# Optimisation for Machine Learning

November 08, 2023

In [1]:
import numpy as np
import matplotlib.pyplot as plt
plt.style.use('default')
plt.rc('text', usetex=True)
plt.rc('font', family='sans-serif')
plt.rc('font', size=14)
plt.rc('axes', titlesize=14)
plt.rc('axes', labelsize=14)
plt.rc('xtick', labelsize=14)
plt.rc('ytick', labelsize=14)
plt.rc('legend', fontsize=14)
plt.rc('lines', markersize=10)

## Finite sum problems

$$
\min_{w \in \mathbb{R}^d} f(w) = \sum_{i=1}^n f_i(w)
$$

where $f_i$ is convex and $L$-smooth for all $i$.

**Example:** Linear least squares
$$
\mathbb{X} = \begin{bmatrix} x_1^T \\ \vdots \\ x_n^T \end{bmatrix} \in \mathbb{R}^{n \times d}, \quad y = \begin{bmatrix} y_1 \\ \vdots \\ y_n \end{bmatrix} \in \mathbb{R}^n
$$
$$
f(w) = \frac{1}{2n} \| \mathbb{X} w - y \|_2^2 = \frac{1}{2n} \sum_{i=1}^n \underbrace{\left( x_i^T w - y_i \right)^2}_{f_i(w)}
$$

Typical ML setup is $n \gg 1$.

Main cost of algortihm is to access the data.

Assumptions:
- $f_i$ is convex and $L$-smooth for all $i$, $f_i \in \mathcal{C}^1$ for all $i$

Gradient descent: $\nabla f(w) = \frac{1}{n} \sum_{i=1}^n \nabla f_i(w)$
Iteration $k$: $w_{k+1} = w_k - \alpha_k \nabla f(w_k)$ = $w_k - \alpha_k \frac{1}{n} \sum_{i=1}^n \nabla f_i(w_k)$
Where $\alpha_k$ is the step size with $\alpha_k > 0$.

One iteration of GD requires to access aall the data points. This is expensive for large $n$.

**GOAL**: Find a method that can minimise $f(w)$ that has iteration less expensive than GD.
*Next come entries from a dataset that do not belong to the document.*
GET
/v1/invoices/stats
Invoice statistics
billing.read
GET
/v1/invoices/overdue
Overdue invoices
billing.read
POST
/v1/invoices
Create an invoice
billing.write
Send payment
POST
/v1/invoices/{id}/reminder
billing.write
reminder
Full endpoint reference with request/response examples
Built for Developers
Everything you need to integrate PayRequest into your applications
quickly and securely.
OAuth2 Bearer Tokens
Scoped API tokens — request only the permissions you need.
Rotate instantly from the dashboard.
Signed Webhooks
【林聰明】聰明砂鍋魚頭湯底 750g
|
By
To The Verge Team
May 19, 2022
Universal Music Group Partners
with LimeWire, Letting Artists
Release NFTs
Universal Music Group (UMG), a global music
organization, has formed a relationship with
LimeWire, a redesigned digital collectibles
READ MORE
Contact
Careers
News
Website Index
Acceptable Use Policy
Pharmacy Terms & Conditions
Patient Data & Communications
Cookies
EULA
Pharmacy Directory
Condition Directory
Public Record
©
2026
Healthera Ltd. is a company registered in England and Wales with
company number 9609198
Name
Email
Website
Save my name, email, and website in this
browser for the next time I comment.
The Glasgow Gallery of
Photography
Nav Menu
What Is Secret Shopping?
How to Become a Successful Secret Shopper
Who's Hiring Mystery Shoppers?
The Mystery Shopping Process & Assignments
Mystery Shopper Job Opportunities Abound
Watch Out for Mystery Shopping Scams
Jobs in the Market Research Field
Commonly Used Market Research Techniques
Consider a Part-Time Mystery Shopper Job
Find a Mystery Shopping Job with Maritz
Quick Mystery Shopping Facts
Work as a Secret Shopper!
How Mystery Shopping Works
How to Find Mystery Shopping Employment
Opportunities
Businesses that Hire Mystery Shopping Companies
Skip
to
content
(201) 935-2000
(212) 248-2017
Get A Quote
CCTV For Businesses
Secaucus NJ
**Note**: $f(w) = \frac{1}{n} \sum_{i=1}^n f_i(w)$ known as **empirical risk** minimisation. Finite amount of data points.
Most of what we study also applies to $\min_{w \in \mathbb{R}^d} f(w) = \mathbb{E}_{x \sim \mathcal{D}} \left[ f(x, w) \right]$ where $x$ is a random variable and $\mathcal{D}$ is a probability distribution.

## Stochastic gradient descent (SGD)

$$
f(w) = \frac{1}{n} \sum_{i=1}^n f_i(w) \quad \text{where } f_i \in \mathcal{C}^1 \text{ and } L_i \text{-smooth} \\
\text{Gradient descent: } w_{k+1} = w_k - \alpha_k \sum_{i=1}^n \nabla f_i(w_k) \\
\text{Stochastic gradient descent: } w_{k+1} = w_k - \alpha_k \nabla f_{i_k}(w_k) \quad \text{where } i_k \sim \{1, \dots, n\} \text{ uniformly at random}
$$

One iteration of SGD requires to access only one data point $f_{i_k}$ while GD requires to access all the data points.

**Note**: Does SGD decrease the objective function $f(w)$? Not always!

**Example**: $f_1(w) = 2w^2$, $f_2(w) = -w^2$, $f(w) = \frac{1}{2} \left( f_1(w) + f_2(w) \right) = \frac{1}{2} w^2$.
For $i = 2$, the gradient is $\nabla f_2(w) = -2w$ so $w_{k+1} = w_k + 2 \alpha_k w_k$ and $w_{k+1} = \left( 1 + 2 \alpha_k \right) w_k$. As long as $\alpha_k > -\frac{1}{2}$, $w_k \to \infty$.

**Note**: SGD is not a descent method. The function value might increase because of the random and inexactly gradient.In practice, this works well for ML applications with many data points. In those cases, SGD tends to converge faster than GD.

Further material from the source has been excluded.